- _What the task asks_
Only the lines from the one containing "Haberlerimizi Google'da Takip Edin" through the last line of the entries are wanted. Transcribe them exactly.

(Data)

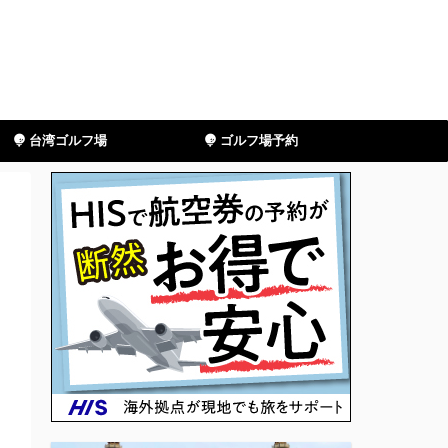
台湾ゴルフ場
ゴルフ場予約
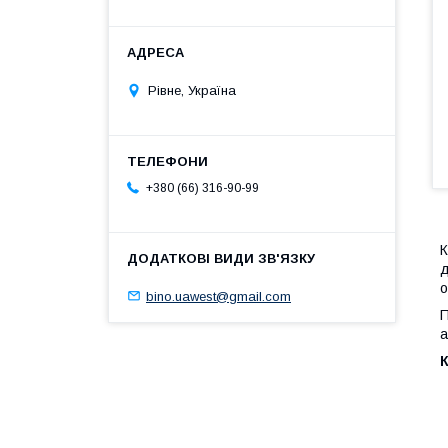
Рівне, Україна
+380 (66) 316-90-99
К
д
о
bino.uawest@gmail.com
П
а
К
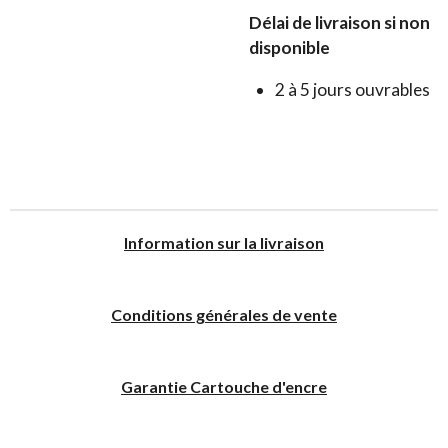
Délai de livraison si non
disponible
2 à 5 jours ouvrables
I
nformation sur la livraison
Conditions générales de vente
Garantie Cartouche d'encre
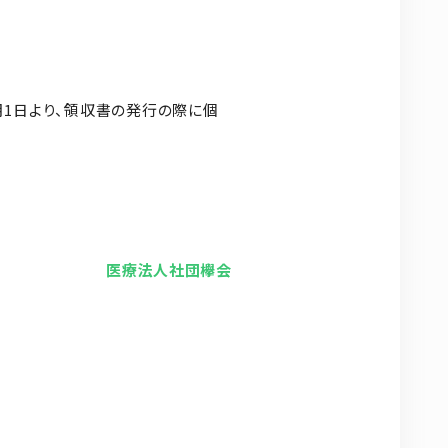
月1日より、領収書の発行の際に個
医療法人社団欅会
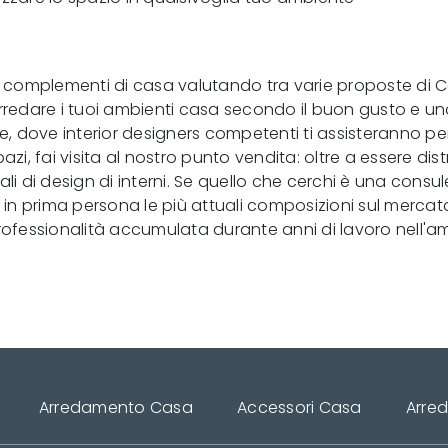
 e complementi di casa valutando tra varie proposte di 
rredare i tuoi ambienti casa secondo il buon gusto e una 
dove interior designers competenti ti assisteranno per d
spazi, fai visita al nostro punto vendita: oltre a essere d
ali di design di interni. Se quello che cerchi è una con
 in prima persona le più attuali composizioni sul mercato.
professionalità accumulata durante anni di lavoro nell'a
Arredamento Casa
Accessori Casa
Arre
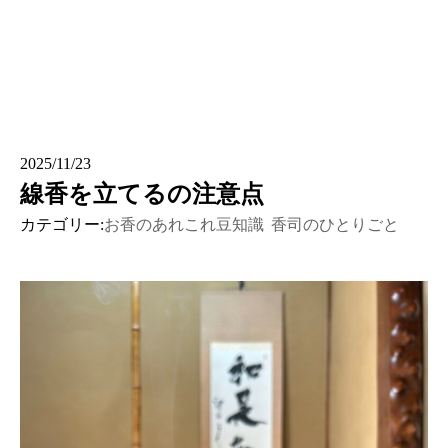
2025/11/23
線香を立てるの注意点
カテゴリー:
お香のあれこれ豆知識
香司のひとりごと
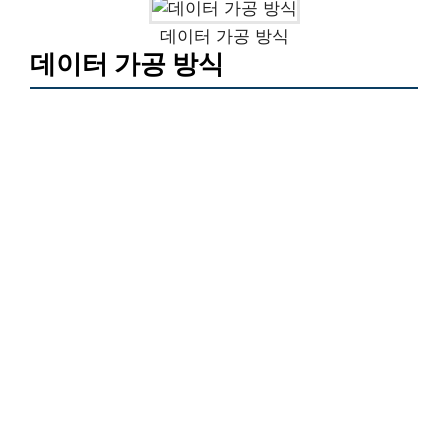
데이터 가공 방식
데이터 가공 방식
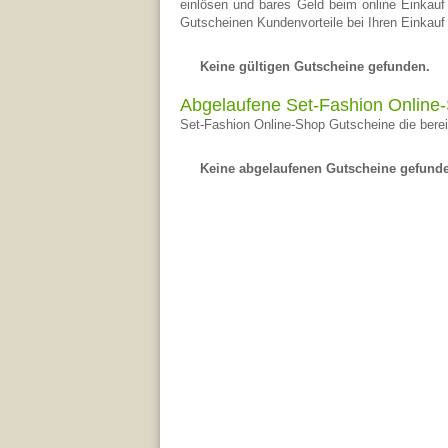
einlösen und bares Geld beim online Einkauf
Gutscheinen Kundenvorteile bei Ihren Einkauf
Keine gültigen Gutscheine gefunden.
Abgelaufene Set-Fashion Online
Set-Fashion Online-Shop Gutscheine die bereit
Keine abgelaufenen Gutscheine gefund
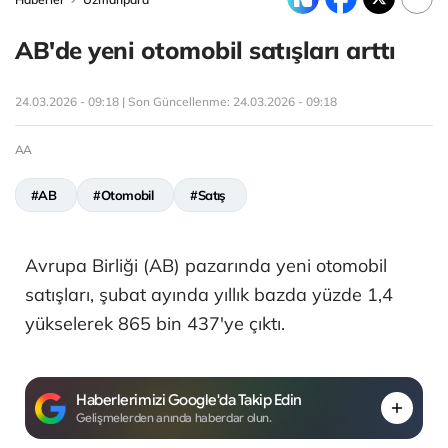
AB'de yeni otomobil satışları arttı
24.03.2026 - 09:18 | Son Güncellenme:
24.03.2026 - 09:18
AA
#AB
#Otomobil
#Satış
Avrupa Birliği (AB) pazarında yeni otomobil
satışları, şubat ayında yıllık bazda yüzde 1,4
yükselerek 865 bin 437'ye çıktı.
Haberlerimizi Google'da Takip Edin
Gelişmelerden anında haberdar olun.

(End Data)

- _Result of this exercise_
Haberlerimizi Google'da Takip Edin
Gelişmelerden anında haberdar olun.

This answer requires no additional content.